Sebelum pedang yang melayang itu mencapai tubuhnya, serigala punggung putih itu merasakan panas yang menyengat menerpa wajahnya.
Ia hendak mengangkat cakarnya untuk melawan, tetapi melihat bola api terbang dari pedang yang melayang, melesat ke arahnya.
Kobaran api datang dengan sangat cepat, dan sebelum sempat menghindar, hewan itu sudah dihantam oleh api.
Serigala punggung putih itu tiba-tiba merasakan sakit akibat terbakar api, dan kemudian ia ngeri menyadari bahwa tubuhnya perlahan menghilang, dan ia sama sekali tidak bisa menghentikannya.
Wang Hong melihat bahwa serigala iblis itu perlahan-lahan terbakar hingga menjadi abu oleh kobaran api.
Dia tidak punya waktu untuk mengagumi kekuatan api itu, dan tiba-tiba teringat sesuatu, lalu dengan cepat mengorbankan pedang terbangnya, melesat melewati serigala punggung putih itu.
Kemudian Fei Jian terbang kembali dengan sebuah tas penyimpanan, hampir membakar tas penyimpanan itu hingga menjadi abu.
Sebagai kepala suku klan serigala, serigala punggung putih juga merupakan monster tingkat tinggi tingkat ketiga, jadi seharusnya ada barang-barang bagus di dalam tas penyimpanannya.
Sesaat kemudian, kecuali sebuah tas penyimpanan yang berhasil diselamatkan, serigala punggung putih itu menghilang sepenuhnya.
Wang Hong segera terbang kembali, hanya untuk melihat bahwa dua monster tingkat tiga lainnya yang tersisa tadi telah dipenggal kepalanya dan tergeletak di tanah, dan beberapa anak buahnya sedang memungut mayat-mayat serigala monster tersebut.
“Menguasai!”
Melihat Wang Hong kembali, lebih dari selusin orang memberi hormat satu per satu.
“Ayo! Kita kembali dan merayakannya!”
Sambil berbicara, Wang Hong memimpin orang-orang itu kembali.
Adapun medan pertempuran antara manusia dan monster tingkat rendah, itu juga telah memasuki akhir zaman, dan hanya tersisa beberapa monster yang sedang diburu.
Pada saat yang sama, tiga biksu Inti Emas muncul di wilayah klan serigala iblis.
Pemimpinnya adalah Ling Shuai, bersama Ling Xue dan Jia Liang. Ketiganya tergabung dalam tim Fuxing, dan mereka tidak ada hubungannya dengan tim tersebut kali ini.
Pertempuran ini diserahkan kepada tim Dongzhou untuk Baoyuan, tetapi setelah permintaan berulang kali dari tim Fuxing, Wang Hong akhirnya memberi mereka tugas untuk menduduki sarang musuh.
Ling Shuai membawa putrinya untuk menerima tugas tersebut, tetapi Jia Liang juga bersikeras untuk mengikuti dengan wajah serius. Ling Shuai menahan keinginan untuk menikam pihak lain hingga mati, dan akhirnya setuju untuk membiarkannya mengikuti.

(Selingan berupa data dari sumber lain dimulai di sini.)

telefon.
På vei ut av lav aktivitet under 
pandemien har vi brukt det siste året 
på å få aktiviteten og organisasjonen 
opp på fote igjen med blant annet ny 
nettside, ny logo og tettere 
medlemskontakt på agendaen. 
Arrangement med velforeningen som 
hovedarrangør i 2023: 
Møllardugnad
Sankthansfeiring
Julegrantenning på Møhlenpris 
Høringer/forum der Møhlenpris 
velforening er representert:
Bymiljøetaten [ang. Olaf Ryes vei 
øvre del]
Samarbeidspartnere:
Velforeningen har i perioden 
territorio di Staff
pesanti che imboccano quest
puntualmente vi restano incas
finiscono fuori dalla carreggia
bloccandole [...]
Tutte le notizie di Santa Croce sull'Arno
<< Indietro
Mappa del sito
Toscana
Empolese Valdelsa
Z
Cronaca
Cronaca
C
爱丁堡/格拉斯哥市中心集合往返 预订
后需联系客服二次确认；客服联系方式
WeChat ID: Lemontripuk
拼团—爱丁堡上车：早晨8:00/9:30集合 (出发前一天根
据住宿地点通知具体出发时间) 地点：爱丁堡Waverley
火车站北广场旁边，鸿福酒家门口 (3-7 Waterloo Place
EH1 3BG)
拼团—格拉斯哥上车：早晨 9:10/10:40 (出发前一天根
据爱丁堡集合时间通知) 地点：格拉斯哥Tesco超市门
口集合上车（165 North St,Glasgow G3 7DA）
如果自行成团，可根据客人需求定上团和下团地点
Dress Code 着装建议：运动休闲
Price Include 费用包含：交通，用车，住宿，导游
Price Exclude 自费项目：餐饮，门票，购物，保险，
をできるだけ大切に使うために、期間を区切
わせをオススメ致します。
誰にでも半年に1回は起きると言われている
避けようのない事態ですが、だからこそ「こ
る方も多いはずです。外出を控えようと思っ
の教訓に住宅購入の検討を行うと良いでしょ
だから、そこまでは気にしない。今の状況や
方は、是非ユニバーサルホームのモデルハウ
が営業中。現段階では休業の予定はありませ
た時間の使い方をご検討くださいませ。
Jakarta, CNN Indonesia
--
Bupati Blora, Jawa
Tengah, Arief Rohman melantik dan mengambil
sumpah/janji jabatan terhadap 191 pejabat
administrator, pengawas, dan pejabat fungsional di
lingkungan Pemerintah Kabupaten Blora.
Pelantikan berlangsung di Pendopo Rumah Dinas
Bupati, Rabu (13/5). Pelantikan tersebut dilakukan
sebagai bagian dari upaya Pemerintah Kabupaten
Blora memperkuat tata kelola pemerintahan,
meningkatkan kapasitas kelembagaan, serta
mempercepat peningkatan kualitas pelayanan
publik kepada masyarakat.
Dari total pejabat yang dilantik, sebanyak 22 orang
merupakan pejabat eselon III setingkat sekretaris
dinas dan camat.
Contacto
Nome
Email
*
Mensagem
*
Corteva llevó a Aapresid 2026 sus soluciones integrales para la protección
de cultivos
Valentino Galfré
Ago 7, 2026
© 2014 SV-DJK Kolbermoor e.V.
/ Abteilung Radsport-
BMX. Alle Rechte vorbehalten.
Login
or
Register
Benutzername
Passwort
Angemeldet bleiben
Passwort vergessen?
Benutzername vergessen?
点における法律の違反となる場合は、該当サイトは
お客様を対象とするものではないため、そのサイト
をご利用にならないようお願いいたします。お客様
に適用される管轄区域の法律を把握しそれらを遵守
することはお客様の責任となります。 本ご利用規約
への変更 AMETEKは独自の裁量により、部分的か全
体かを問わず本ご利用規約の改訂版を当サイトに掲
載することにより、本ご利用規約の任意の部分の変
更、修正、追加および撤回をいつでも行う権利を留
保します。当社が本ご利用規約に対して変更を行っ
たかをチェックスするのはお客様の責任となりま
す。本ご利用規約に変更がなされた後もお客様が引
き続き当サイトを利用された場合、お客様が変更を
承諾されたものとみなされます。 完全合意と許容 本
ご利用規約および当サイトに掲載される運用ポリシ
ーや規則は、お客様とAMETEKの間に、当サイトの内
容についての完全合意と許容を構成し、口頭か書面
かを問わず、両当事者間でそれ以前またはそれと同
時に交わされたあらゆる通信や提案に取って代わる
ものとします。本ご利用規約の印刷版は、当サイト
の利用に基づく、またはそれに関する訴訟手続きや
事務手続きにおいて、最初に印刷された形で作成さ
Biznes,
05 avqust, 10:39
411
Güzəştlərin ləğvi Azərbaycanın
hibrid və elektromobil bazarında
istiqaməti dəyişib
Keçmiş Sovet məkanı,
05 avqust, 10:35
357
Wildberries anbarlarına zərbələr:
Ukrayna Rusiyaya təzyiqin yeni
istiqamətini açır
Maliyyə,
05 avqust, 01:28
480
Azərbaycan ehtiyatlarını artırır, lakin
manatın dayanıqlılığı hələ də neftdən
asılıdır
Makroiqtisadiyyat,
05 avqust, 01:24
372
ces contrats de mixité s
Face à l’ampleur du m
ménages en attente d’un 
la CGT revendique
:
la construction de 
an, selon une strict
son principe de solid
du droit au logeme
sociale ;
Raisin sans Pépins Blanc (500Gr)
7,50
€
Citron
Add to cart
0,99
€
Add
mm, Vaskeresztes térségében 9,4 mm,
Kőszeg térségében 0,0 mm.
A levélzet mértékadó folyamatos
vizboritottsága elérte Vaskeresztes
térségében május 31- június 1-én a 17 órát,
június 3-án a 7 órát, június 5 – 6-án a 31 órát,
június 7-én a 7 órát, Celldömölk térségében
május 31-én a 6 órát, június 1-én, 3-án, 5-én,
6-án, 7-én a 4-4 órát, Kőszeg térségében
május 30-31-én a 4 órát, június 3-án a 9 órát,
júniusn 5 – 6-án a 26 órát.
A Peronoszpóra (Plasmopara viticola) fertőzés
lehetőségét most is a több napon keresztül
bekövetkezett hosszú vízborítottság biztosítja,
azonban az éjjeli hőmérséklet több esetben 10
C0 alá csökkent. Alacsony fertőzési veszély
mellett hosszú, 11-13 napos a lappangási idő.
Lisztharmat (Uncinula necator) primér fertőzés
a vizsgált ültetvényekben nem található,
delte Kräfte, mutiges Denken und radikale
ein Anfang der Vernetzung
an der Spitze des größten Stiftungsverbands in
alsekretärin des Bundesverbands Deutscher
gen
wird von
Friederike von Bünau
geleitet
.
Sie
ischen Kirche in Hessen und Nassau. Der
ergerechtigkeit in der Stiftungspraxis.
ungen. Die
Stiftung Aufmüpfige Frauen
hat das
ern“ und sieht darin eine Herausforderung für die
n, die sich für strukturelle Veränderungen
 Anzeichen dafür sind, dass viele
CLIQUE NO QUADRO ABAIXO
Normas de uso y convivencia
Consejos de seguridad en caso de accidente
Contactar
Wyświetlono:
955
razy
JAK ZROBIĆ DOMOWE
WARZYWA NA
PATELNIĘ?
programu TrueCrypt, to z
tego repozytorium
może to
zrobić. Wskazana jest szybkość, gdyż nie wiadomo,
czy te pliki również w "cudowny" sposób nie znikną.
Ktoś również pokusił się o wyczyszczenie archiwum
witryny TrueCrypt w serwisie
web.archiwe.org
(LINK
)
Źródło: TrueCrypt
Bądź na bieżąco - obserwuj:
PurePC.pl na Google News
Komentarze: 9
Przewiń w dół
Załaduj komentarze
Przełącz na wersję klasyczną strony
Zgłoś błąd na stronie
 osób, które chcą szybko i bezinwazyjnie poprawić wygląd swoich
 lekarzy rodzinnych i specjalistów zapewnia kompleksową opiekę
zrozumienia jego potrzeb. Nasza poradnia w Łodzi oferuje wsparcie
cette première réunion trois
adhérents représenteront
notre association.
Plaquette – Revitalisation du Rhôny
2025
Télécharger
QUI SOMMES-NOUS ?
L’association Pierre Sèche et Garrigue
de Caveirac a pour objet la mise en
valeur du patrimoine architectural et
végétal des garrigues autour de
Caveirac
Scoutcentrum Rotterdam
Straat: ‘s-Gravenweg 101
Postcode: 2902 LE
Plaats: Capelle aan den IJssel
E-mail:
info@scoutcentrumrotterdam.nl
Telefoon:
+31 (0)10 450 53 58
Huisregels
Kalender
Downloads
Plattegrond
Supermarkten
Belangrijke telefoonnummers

“Para monster di sini sudah pergi. Mari kita masuk duluan dan bunuh semua yang selamat, lalu bersihkan persediaan dan segel semuanya. Tunggu pemiliknya mengirim seseorang untuk memeriksanya.”
Setelah selesai berbicara, ketiganya berjalan dengan angkuh menuju sarang klan serigala.
Pada saat yang sama, situasi ini juga terjadi di luar wilayah klan Yaoniu.
Ketiga kultivator Inti Emas itu mengamati bahwa tidak ada bahaya di sekitar mereka, dan mereka pun berjalan menuju sarang tersebut.
Setelah pertempuran besar, Gunung Yunxia dipenuhi dengan berbagai macam perbekalan.
Terutama mayat-mayat monster yang menumpuk seperti gunung, dan lelaki tua yang jorok itu berputar-putar di tumpukan mayat monster itu, sibuk mondar-mandir.
Dia harus membagi semua bagian yang lezat itu terlebih dahulu, terlalu boros jika tetap di sini.
Di antara bangkai binatang buas yang ia kumpulkan kali ini, ia paling menyukai sapi monster. Kualitas daging sapi monster adalah yang terbaik, dan daging serigala harum, tetapi rasanya terlalu buruk untuk dicicipi.